Counting task for the data below: how many lines hold the word "Simple"? Answer with the number only.

BEGIN Dataset extract

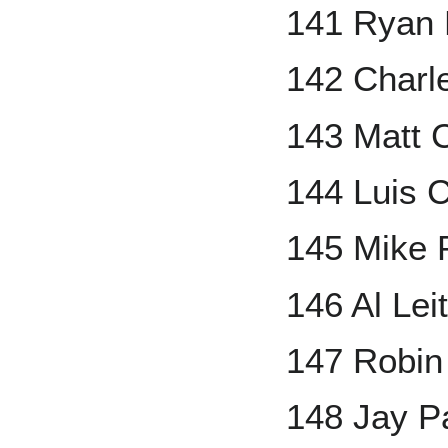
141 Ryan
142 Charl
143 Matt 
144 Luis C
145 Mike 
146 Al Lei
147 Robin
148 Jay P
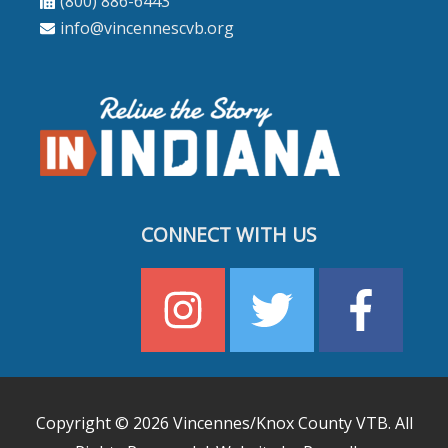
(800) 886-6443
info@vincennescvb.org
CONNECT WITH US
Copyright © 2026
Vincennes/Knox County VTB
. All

END Dataset extract
BEGIN Dataset extract

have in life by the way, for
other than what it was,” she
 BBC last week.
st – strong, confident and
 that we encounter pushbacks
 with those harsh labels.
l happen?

END Dataset extract
BEGIN Dataset extract

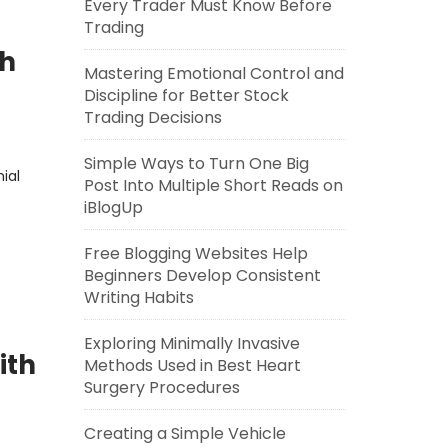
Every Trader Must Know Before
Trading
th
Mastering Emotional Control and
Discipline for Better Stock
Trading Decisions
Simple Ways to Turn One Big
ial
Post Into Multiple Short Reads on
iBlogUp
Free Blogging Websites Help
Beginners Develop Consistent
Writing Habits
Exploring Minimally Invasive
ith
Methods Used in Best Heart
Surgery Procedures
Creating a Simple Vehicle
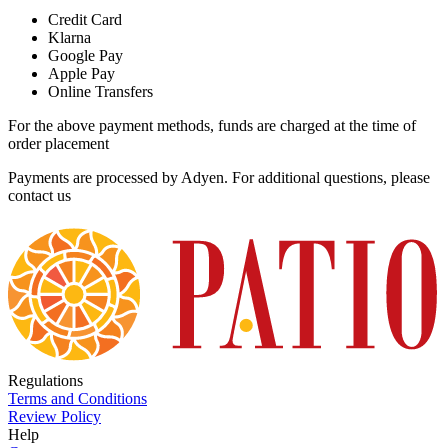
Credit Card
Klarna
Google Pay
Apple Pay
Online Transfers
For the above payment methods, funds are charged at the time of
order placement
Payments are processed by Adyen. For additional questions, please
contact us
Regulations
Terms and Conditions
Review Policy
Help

END Dataset extract

*Finished task*:
2